Stop words are words that appear so frequently in documents and on web pages that search engines would often ignore them when indexing the words on pages. These could be words like: a, and, is, on, of, or, the, was, with.
Good bye to stop words?
In that search for “a room with a view,” you might have received results like “a room for a view,” or “room to view,” or other phrases that replaced some stop words with others. That made it less likely to find exactly what you were looking for when you searched for a phrase with stop words in it.
I’m not seeing Google ignoring stop words any more. Last week, Dan Thies asked Stop Words Are Dead! Did I Miss Another Memo?
This newly granted Google Patent seems to hold some answers to the disappearance of stop words, and to potentially a number of other indexing issues from Google:
Document compression scheme that supports searching and partial decompression
Invented by Olcan Sercinoglu
Assigned to Google
US Patent 7,319,994
Granted January 15, 2008
Filed May 23, 2003
The abstract isn’t easy reading, but it’s the summary that the inventor gave to the patent, so it’s worth looking at:
One embodiment of the present invention provides a system that facilitates accessing a compressed representation of a set of documents, wherein the compressed representation supports searching and partial decompression.
During operation, the system receives a search request containing terms to be searched for in the set of documents. In response to the search request, the system identifies occurrences of the terms in the set of documents by following pointers through the compressed representation.
This compressed representation encodes occurrences of a term as a pointer to the next occurrence of the term to facilitate rapid enumeration of the occurrences of the term. Moreover, the compressed representation maintains sequential ordering between adjacent terms in the set of documents, which allows fast access to neighboring terms.

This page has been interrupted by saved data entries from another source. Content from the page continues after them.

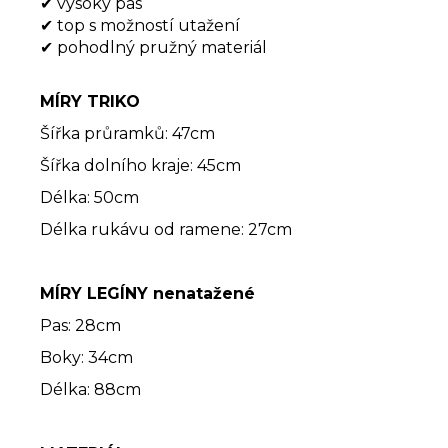
✔ vysoký pas
✔ top s možností utažení
✔ pohodlný pružný materiál
MÍRY TRIKO
Šířka průramků: 47cm
Šířka dolního kraje: 45cm
Délka: 50cm
Délka rukávu od ramene: 27cm
MÍRY LEGÍNY nenatažené
Pas: 28cm
Boky: 34cm
Délka: 88cm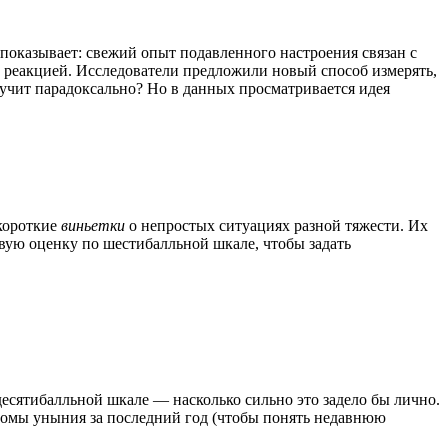
показывает: свежий опыт подавленного настроения связан с
й реакцией. Исследователи предложили новый способ измерять,
вучит парадоксально? Но в данных просматривается идея
короткие
виньетки
о непростых ситуациях разной тяжести. Их
овую оценку по шестибалльной шкале, чтобы задать
есятибалльной шкале — насколько сильно это задело бы лично.
омы уныния за последний год (чтобы понять недавнюю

There are lots of implications behind this beyond stopwords disappearing. The patent does directly address indexing using stop words:
Typically, given a query, the performance bottleneck is the time it takes to decode the occurrences (which are typically delta encoded to save space, and thus have to be followed from the beginning) of the most frequently occurring term, especially if this term is a so-called stop-word such as “the”.

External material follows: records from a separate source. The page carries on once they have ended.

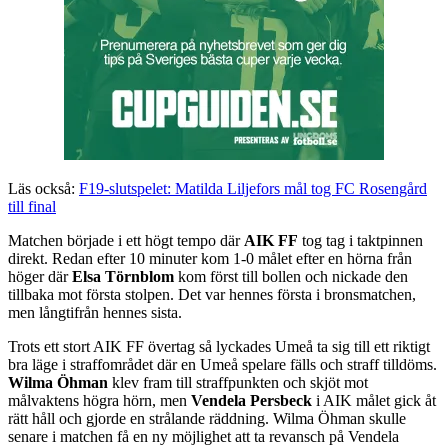
Läs också:
F19-slutspelet: Matilda Liljefors mål tog FC Rosengård
till final
Matchen började i ett högt tempo där
AIK FF
tog tag i taktpinnen
direkt. Redan efter 10 minuter kom 1-0 målet efter en hörna från
höger där
Elsa Törnblom
kom först till bollen och nickade den
tillbaka mot första stolpen. Det var hennes första i bronsmatchen,
men långtifrån hennes sista.
Trots ett stort AIK FF övertag så lyckades Umeå ta sig till ett riktigt
bra läge i straffområdet där en Umeå spelare fälls och straff tilldöms.
Wilma Öhman
klev fram till straffpunkten och skjöt mot
målvaktens högra hörn, men
Vendela Persbeck
i AIK målet gick åt
rätt håll och gjorde en strålande räddning. Wilma Öhman skulle
senare i matchen få en ny möjlighet att ta revansch på Vendela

The system would look for the less popular terms that appear in the query, and then look to see if the stop words in the query are nearby.

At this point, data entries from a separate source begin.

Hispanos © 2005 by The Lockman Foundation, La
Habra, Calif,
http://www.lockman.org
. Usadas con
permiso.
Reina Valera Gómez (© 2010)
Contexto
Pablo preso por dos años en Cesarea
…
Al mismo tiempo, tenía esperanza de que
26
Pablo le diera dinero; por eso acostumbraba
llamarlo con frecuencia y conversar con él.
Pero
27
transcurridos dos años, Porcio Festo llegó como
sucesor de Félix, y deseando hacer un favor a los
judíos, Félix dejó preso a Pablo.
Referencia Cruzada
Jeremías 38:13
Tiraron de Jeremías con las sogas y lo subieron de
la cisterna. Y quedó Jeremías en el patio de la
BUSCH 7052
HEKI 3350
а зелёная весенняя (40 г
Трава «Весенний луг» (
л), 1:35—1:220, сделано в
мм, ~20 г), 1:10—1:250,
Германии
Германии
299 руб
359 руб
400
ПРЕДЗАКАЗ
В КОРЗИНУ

We are also told that searches for phrases under this system would become much quicker:
Note that in particular, phrase matches would become much faster since we would only need to decode a limited number of terms that are immediately after or before the least-popular term. This operation would have the time complexity O(K*L*N) where K is the term identifier encoding frequency (discussed earlier), L is the length of the phrase, and N is the number of occurrences of the least-frequent term in the phrase.
Related patent filings
I’ve written before about some related patent documents that explore some other process that work with aspects of the compression method described in this patent.
Google looks at multi-stage query processing, which describes a way that searches could be processed in a number of stages, under the patent application: Multi-stage query processing system and method for use with tokenspace repository
A reason for the loss of supplemental results, too?
Back in December, a post at the Official Google Blog told about The Ultimate Fate of Supplemental Results. In that, we were told from Google that “rather than searching some part of our index in more depth for obscure queries, we’re now searching the whole index for every query.”
Use of the indexing processes in these three patent filings might explain some changes to the results that we see in Google, if they are being used. Might they also account for the disappearance of supplemental results? What do you thinK?